Wer soll das bezahlen? Gegner des Megaprojektes Stuttgart 21 fordern seit Jahren Erhalt und Modernisierung des bestehenden Kopfbahnhofes. Neues Konzept für einen kundenfreundlichen und bezahlbaren Bahnhof - über der Erde.

Stuttgart 21 und kein Ende: Seit den 90er Jahren wird über die Umwandlung des Stuttgarter Kopfbahnhofes in einen Durchgangsbahnhof im Tunnel diskutiert, 2007 endlich der Bau der Tunnelstation beschlossen. Doch der verkehrliche Nutzen des Milliardenprojektes ist mehr als fraglich. Kritiker werfen Bund, Land und Deutscher Bahn AG (DB) vor, Kosten schön zu rechnen und mitten in Stuttgart einen neuen Engpass im deutschen Schienennetz zu bauen.

Die Erfahrung der letzten Jahre zeigt: bei sämtlichen Neubauprojekten der DB explodierten die Kosten, das war bei den Neubaustrecken Frankfurt-Kšöln oder MüŸnchen-Ingolstadt genauso wie beim Bau des neuen Zentralbahnhofes in Berlin. Aus gutem Grund macht die DB inzwischen kaum mehr Zusagen für milliardenteure Prestigeprojekte - sofern nicht andere dafür bezahlen und das an die Börse strebende Unternehmen hinterher Eigentümer eines Prunkbaues ist.

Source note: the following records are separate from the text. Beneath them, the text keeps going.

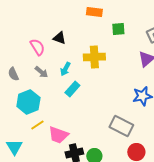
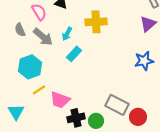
gray arrow: (41, 72) -> (43, 37), size x1.5
gray semicircle: (13, 74) -> (20, 30), moved
gray rectangle: (121, 126) -> (117, 105), moved

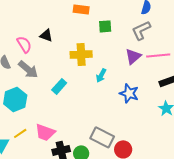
cyan arrow: (67, 34) -> (101, 75), moved
blue star: (144, 61) -> (129, 93), turned 30
yellow line: (39, 90) -> (20, 133), moved

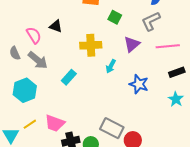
green square: (105, 26) -> (115, 17), turned 32
purple triangle: (133, 56) -> (132, 44), moved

Dennoch halten Baden-Württembergs Provinzpolitiker unverdrossen am Mythos von Stuttgart 21 fest und haben nach zähem Ringen immer weitere finanzielle Zugeständnisse gemacht. Andererseits drohe der Schwabenmetropole und dem ganzen Lande das verkehrliche Abseits, so die Horrorpropaganda. Man befürchtet zudem, dass der ICE-Verkehr nicht mehr über Stuttgart, sondern von Frankfurt aus direkt über die inzwischen schnellere Neubaustrecke Nürnberg-München rollen wird.

Bahnhof unter der Erde

Nun sollen der unterirdische Bahnhof und die angeschlossene Neubaustrecke nach Ulm endlich gebaut werden - sofern nicht wieder einmal die Kosten explodieren. Forciert wurde das Projekt Stuttgart 21 zu Beginn der 90er Jahre des vergangenen Jahrhunderts maßgeblich vom früheren Bahnchef Heinz Dürr und dem ehemaligen Bundesverkehrsminister Matthias Wissmann (CDU), beides Schwaben und heute kaum mehr bekannt, beziehungsweise Letzterer ist inzwischen als oberster Auto-Lobbyist tätig.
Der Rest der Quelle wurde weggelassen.